Pas op, dat je niet zozeer naar reinheid streeft, dat je niet meer inziet dat je een zondaar bent. Denk eraan: Christus woont alleen maar bij zondaren. Daarom is Hij uit de hemel – waar Hij tussen rechtvaardigen woonde – afgedaald om te wonen bij zondaren.
Die liefde moet je doorgronden, dan zul je de beste troost ontvangen. Als wij door onze eigen inspanningen een gerust geweten moeten verwerven, waarvoor is Hij dan de dood ingegaan? Daarom zul je nergens anders dan in Hem, door een gelovige wanhoop aan jezelf en jouw inspanningen, de vrede vinden. Zoals Hij je zelf heeft opgevangen en je zonde tot de Zijne heeft gemaakt, zo heeft Hij ook Zijn gerechtigheid tot de jouwe gemaakt.’
In deze brief horen we eigenlijk al de hele theologie van Luther weerklinken. De 95 stellingen zijn in aantocht, ze komen anderhalf jaar later.
Bevrijding
We zijn vijfhonderd jaar verder. Maar wie Luther leest, merkt onmiddellijk dat de vreugde ervan afspat. Luther heeft een ontdekking gedaan die hem bevrijdt van de zonde, de angst, de dood en de hel. Hij is gegrepen, verrukt over Gods genade. Zijn grote ontdekking is: de gerechtigheid van God staat niet oordelend tegenover mij, ik krijg in het geloof juist déél aan die gerechtigheid. Het is immers Christus die de gerechtigheid van God aan het kruis heeft verworven, mij ten goede, zonder enige bijdrage van mijn kant. De rechtvaardiging van de goddeloze bevrijdt mij van de krampachtige poging om mijn leven acceptabel te maken voor God. De radicale omslag is: ik ben slechts ontvangend. Ik ontvang waar ik geen recht op heb: vrijspraak. Nu weet ik mij een kind van God.
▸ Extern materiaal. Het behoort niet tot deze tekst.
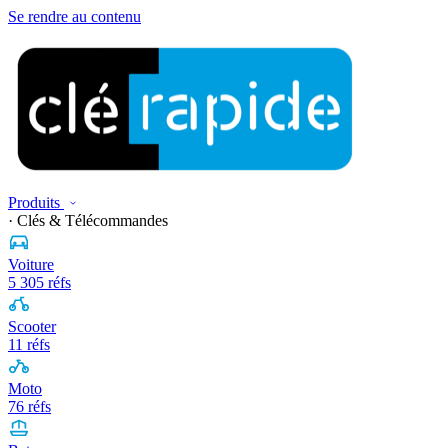
Se rendre au contenu
Produits
· Clés & Télécommandes
Voiture
5 305 réfs
Scooter
11 réfs
Moto
76 réfs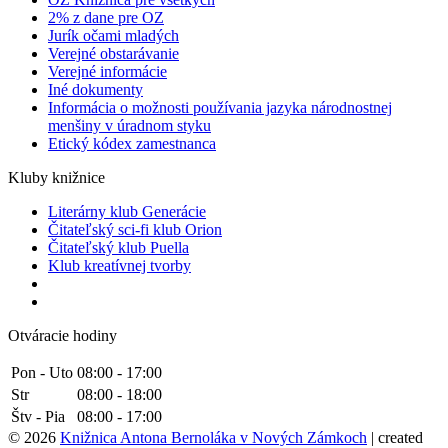
2% z dane pre OZ
Jurík očami mladých
Verejné obstarávanie
Verejné informácie
Iné dokumenty
Informácia o možnosti používania jazyka národnostnej
menšiny v úradnom styku
Etický kódex zamestnanca
Kluby knižnice
Literárny klub Generácie
Čitateľský sci-fi klub Orion
Čitateľský klub Puella
Klub kreatívnej tvorby
Otváracie hodiny
Pon - Uto
08:00 - 17:00
Str
08:00 - 18:00
Štv - Pia
08:00 - 17:00
© 2026
Knižnica Antona Bernoláka v Nových Zámkoch
| created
Hoe kan de bevrijdende kracht van het Evangelie opnieuw tot ons komen? Dat Christus de laatste waarheid over mijn bestaan is, hoe kan ons dat opnieuw aangrijpen? Er dreigt namelijk het gevaar van de platgetreden paden. De vraag van Luther wordt in onze tijd niet meer op dezelfde manier gesteld: hoe kom ik door het oordeel van God heen? Er is in die 500 jaar van alles gebeurd. Wie heeft er angst voor God? West-Europa is losgeraakt van de christelijke wortels. De vraag klinkt momenteel eerder omgekeerd: hoe komt God door óns oordeel heen? Dat is een totaal andere culturele setting.